Manuel Puerto Ducet
El remate cutre de la picaresca nacional lo viví en primera persona a raíz del chantaje planteado por Juan Antonio Díaz Álvarez, presidente de SEAT. Este sujeto era cliente de la regional catalana de BANIF —posteriormente imputado por desfalco en su empresa y salvado in extremis por la campana del presidente de Volkswagen, que decidió abortar un escándalo corporativo—. Díaz Álvarez tenía en su cartera acciones procedentes de una emisión de obligaciones convertibles de la sociedad inmobiliaria Cartemar. A lo largo de los años, había sido una de las pocas inversiones fallidas en su cartera, que en conjunto acumulaba importantes plusvalías. Cartemar había desarrollado una gran promoción inmobiliaria en Canarias y, por el parón del sector a principios de los noventa, se vio forzada a declararse en suspensión de pagos. El presidente de SEAT, haciendo gala de inaudita prepotencia, exigió que se le rembolsara el importe de la fallida inversión. Me negué en redondo y salió jurando de mi despacho. Al día siguiente, recibí la visita de Emilio Gutiérrez, director regional del Banco Flispano Americano, intercediendo por el personaje, ya que le había amenazado con retirar todo el negocio que la empresa automovilista mantenía con el banco.
Mi respuesta fue la misma; me negué a cualquier compensación si no se hacía extensiva al resto de clientes afectados. Gutiérrez acudió al recién llegado consejero-delegado de BANIF. Me telefoneó muy alterado: «¡Te ordeno que compenses de inmediato las pérdidas al presidente de SEAT! ¿Quién te crees que eres?». Yo llevaba dos décadas en BANIF, acostumbrado a un trato exquisito, y en todo este tiempo jamás me había visto forzado a realizar a conciencia un acto inmoral, que en este caso constituía además un delito. Atemperé mis impulsos y decidí actuar con serenidad. Le pedí que me confirmara la orden por escrito; a continuación, di instrucciones para que se pusiera en marcha la operación. Hubo que pedir-autorización especial a la Comisión del Mercado de Valores y a la Bolsa para efectuar una aplicación especiala su valor nominal, ya que la cotización de Cartemar estaba suspendida sine die. Fue preciso que se implicara también la Sociedad de Valores del Banco Central-Hispano y el mismísimo Antonio Zoido. Cuando tuve en mi poder las pólizas de compra-venta y el resto de documentación, me presenté en el despacho del consejerodelegado y, como quien no quiere la cosa, le exigí su dimisión.
Se puso lívido. «¿Te has vuelto loco? ¿Por qué tendría que dimitir?». «Porque eres un presunto delincuente», le dije sin inmutarme, «y por principios no suelo trabajar con delincuentes». Su lividez progresaba; me miró con expresión asombrada sin mascullar palabra y sin poder creer lo que estaba escuchando. Pasados unos segundos pudo balbucear: «¿Por qué dices que soy un delincuente?» «Porque, de acuerdo con la ley del Mercado de Valores, la compensación de pérdidas en Bolsa es un delito». Descolgó mecánicamente el teléfono y llamó al asesor jurídico, quien le confirmo tal extremo. En aquel momento, su cara parecía un arcoíris. Ignoraba que mi compromiso con los clientes tenía carácter de juramento hipocrático. Ya había soportado con anterioridad dos episodios similares —a pesar de no haber sido consciente hasta que se produjeron—; ahora no estaba dispuesto a tragar con el tercero.

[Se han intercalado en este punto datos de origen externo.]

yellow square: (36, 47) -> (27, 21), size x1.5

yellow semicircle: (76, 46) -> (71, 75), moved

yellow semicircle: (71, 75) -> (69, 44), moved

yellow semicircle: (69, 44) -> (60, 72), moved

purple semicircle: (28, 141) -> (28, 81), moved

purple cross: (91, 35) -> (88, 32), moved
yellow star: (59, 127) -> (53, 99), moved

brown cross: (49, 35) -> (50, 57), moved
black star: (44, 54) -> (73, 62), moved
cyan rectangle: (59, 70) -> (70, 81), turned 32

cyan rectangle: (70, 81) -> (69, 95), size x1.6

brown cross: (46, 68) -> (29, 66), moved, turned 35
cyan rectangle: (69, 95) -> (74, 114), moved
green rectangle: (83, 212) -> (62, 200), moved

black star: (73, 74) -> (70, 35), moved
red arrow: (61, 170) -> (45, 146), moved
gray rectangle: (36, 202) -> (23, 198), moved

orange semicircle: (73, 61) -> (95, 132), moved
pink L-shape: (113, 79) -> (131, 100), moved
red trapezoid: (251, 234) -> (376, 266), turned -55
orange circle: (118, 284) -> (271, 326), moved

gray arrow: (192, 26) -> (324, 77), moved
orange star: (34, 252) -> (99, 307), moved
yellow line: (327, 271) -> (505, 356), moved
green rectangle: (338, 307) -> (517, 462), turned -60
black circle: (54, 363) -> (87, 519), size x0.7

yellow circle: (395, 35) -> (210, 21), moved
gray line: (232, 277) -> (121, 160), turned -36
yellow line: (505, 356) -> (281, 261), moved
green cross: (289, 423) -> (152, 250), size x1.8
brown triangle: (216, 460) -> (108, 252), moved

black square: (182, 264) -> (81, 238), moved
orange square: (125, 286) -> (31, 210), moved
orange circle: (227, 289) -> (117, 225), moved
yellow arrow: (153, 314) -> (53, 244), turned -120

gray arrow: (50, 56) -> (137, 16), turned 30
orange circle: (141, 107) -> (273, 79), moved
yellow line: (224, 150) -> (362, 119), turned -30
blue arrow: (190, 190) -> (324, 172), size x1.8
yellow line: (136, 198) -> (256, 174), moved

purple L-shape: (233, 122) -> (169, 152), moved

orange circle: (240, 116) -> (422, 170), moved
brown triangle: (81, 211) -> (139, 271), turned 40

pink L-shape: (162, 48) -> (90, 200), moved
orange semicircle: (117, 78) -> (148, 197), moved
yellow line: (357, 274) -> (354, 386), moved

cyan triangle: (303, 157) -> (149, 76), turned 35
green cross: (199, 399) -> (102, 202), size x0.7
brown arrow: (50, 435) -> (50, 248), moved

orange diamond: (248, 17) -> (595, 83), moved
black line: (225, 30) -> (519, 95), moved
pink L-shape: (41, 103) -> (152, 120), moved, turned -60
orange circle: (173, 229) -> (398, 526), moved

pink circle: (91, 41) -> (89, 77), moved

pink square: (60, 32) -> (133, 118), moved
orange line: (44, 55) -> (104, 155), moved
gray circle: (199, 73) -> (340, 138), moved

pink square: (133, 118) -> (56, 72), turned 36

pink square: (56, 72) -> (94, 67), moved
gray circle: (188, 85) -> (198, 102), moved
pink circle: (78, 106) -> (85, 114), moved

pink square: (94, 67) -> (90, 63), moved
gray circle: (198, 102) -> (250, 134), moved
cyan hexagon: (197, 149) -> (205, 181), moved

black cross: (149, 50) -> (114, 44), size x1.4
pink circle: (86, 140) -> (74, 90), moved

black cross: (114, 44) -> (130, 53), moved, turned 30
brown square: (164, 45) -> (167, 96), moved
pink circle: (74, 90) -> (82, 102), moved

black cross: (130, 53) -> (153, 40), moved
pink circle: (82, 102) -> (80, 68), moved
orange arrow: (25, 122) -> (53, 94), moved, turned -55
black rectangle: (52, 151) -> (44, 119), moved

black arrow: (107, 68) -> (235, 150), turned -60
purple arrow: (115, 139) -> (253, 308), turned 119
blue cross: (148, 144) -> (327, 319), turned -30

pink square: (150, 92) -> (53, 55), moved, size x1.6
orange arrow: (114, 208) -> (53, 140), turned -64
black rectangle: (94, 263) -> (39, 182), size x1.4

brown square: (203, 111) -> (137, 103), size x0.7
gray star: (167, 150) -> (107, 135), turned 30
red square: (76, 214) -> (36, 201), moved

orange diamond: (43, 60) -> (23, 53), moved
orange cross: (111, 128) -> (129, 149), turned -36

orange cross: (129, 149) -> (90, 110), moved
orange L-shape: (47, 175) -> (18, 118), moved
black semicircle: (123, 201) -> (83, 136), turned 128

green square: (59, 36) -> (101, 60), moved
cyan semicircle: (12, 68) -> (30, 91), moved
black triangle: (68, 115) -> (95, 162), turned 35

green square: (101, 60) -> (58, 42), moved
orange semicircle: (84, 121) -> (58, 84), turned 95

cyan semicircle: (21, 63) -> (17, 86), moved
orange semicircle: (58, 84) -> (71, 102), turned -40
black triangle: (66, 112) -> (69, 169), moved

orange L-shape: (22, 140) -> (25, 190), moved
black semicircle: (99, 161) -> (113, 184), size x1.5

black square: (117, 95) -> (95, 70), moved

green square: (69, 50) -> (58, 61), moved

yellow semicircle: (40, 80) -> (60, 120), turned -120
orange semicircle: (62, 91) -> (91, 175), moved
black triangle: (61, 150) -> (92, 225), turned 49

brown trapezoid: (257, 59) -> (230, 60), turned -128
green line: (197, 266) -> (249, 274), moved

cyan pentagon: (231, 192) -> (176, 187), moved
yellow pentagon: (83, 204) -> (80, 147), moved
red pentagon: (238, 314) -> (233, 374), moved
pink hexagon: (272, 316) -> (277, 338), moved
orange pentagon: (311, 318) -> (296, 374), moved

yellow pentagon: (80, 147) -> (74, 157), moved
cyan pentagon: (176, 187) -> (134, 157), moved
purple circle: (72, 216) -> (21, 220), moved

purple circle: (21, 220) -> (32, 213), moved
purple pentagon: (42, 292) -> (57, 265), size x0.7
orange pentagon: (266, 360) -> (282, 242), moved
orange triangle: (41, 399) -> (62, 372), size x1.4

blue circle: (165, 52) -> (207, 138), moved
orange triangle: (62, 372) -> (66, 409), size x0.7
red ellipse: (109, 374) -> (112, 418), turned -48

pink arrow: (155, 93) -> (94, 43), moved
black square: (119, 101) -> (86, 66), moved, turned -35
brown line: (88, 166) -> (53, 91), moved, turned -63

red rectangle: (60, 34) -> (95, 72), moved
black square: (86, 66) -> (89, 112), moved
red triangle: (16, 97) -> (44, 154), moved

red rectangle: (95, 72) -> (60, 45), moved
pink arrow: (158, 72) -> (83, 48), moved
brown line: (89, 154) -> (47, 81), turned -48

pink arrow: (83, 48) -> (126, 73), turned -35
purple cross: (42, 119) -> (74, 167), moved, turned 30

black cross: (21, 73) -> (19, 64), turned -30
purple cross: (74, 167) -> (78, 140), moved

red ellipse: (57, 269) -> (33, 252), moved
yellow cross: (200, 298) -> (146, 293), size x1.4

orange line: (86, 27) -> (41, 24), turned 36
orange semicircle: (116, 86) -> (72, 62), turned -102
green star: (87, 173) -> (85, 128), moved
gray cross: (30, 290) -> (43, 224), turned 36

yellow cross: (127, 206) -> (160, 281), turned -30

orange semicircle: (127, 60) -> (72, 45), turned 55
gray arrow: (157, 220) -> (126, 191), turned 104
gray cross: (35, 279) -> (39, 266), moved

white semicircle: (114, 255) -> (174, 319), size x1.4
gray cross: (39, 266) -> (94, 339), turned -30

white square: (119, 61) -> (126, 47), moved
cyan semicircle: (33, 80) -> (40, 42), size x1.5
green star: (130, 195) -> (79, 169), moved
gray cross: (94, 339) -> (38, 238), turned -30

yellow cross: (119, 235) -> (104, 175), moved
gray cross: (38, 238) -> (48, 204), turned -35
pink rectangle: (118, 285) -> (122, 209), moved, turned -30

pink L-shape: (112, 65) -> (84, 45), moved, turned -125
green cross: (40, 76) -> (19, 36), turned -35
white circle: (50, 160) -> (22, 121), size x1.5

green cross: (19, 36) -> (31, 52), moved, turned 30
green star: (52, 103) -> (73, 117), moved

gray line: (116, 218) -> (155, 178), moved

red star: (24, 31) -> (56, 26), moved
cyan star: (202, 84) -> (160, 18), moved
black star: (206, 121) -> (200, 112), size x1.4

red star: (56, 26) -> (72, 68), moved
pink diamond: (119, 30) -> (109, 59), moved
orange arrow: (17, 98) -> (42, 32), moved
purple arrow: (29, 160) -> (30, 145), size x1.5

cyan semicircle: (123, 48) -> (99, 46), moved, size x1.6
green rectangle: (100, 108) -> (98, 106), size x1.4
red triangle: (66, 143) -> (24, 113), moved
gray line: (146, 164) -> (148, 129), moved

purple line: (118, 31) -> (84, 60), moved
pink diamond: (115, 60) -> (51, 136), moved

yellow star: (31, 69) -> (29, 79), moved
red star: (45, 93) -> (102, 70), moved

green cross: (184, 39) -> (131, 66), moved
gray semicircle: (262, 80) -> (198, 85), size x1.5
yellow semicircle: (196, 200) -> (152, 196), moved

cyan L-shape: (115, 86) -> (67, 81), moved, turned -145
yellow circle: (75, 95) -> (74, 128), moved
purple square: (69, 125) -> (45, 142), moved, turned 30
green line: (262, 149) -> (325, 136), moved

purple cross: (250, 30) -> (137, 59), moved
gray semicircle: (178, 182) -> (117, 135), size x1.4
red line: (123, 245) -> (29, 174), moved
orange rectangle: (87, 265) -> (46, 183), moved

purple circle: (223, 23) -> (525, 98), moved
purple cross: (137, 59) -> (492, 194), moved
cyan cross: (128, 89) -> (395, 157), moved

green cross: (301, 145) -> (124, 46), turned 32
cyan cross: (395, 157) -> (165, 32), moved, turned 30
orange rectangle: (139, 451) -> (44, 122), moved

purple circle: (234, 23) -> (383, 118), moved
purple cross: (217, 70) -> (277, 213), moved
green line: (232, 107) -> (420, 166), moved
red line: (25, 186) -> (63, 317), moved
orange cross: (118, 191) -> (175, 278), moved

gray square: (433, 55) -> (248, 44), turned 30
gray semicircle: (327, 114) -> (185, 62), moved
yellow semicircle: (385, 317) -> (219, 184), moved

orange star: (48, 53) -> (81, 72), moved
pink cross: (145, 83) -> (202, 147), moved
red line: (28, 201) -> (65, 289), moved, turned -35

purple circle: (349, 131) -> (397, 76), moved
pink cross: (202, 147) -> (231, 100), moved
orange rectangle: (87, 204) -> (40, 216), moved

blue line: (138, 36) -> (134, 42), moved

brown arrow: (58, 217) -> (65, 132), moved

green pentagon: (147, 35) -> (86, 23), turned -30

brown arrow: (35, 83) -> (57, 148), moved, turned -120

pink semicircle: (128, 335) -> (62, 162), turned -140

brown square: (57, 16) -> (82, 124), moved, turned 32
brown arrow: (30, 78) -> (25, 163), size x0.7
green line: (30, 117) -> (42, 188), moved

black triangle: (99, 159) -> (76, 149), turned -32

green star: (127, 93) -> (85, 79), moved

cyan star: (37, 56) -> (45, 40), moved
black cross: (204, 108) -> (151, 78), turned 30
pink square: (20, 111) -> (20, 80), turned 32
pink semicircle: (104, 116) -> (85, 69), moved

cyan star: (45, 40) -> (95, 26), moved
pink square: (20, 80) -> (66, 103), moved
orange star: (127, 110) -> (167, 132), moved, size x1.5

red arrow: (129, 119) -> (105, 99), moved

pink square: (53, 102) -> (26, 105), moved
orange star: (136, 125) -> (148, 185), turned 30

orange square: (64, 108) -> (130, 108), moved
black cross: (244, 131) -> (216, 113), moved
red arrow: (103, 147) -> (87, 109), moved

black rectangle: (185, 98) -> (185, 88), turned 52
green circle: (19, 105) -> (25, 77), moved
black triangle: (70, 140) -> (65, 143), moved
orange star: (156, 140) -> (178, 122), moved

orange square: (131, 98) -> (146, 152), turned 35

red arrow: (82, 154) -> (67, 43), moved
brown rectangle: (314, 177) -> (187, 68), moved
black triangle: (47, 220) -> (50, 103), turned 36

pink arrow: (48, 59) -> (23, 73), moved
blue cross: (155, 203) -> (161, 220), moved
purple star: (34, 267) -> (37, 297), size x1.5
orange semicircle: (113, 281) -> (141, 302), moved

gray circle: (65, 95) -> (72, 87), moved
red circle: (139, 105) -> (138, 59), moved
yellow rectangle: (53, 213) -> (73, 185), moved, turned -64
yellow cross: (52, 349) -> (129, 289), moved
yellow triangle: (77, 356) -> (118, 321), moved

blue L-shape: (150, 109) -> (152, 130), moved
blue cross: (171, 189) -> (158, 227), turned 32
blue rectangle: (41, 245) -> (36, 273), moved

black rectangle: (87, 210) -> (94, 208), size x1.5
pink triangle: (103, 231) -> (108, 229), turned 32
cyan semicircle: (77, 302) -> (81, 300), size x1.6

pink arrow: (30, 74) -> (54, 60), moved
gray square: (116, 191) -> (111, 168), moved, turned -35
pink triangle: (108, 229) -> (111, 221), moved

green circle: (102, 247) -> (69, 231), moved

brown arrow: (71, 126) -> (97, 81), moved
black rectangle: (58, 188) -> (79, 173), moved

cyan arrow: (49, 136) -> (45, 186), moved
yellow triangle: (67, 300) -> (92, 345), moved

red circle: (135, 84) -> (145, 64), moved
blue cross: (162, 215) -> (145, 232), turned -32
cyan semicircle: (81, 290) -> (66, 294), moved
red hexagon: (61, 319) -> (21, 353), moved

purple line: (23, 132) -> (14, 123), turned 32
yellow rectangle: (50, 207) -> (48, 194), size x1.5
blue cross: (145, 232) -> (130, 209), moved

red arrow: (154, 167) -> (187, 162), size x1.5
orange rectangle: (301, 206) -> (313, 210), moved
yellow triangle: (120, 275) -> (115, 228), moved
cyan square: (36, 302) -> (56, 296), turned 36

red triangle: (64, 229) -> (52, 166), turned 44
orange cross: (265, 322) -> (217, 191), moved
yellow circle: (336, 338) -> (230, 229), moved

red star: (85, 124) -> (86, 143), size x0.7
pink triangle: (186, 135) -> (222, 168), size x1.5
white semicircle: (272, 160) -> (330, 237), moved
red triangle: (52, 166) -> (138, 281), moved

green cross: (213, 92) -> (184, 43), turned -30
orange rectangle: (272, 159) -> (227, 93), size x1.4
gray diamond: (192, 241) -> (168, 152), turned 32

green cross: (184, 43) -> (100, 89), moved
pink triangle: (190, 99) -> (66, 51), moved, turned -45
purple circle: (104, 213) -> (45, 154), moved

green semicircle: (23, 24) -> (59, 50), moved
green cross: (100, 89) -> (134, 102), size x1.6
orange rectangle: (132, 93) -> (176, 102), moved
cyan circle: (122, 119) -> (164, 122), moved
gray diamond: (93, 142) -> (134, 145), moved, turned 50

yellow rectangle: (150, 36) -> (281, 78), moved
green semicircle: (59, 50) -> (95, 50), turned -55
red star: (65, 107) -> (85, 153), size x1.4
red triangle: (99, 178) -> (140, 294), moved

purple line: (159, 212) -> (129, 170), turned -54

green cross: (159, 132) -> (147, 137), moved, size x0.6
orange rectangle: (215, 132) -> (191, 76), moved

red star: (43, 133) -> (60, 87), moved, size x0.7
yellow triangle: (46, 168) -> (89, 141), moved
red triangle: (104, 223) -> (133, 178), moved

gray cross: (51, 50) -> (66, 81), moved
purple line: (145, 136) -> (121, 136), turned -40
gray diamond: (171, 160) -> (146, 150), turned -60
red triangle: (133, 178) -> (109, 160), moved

No podía permitir aquel trato de favor en perjuicio del resto de clientes y mucho menos en beneficio de un chantajista megalómano como Díaz Álvarez. Es muy posible que los jóvenes ejecutivos habituados a invertir en estructurados basura no sean capaces de entender mis razones, pero es importante que conozcan que existe algo más allá del Mississippi y que recibe el nombre de dignidad profesional. A pesar de ello, no me siento investido de la menor autoridad para dar lecciones a nadie; mucho menos cuando constato que, en estos momentos y enfrentados a semejantes retos, la mayoría de profesionales se verían abocados a optar entre la dignidad profesional y el INEM.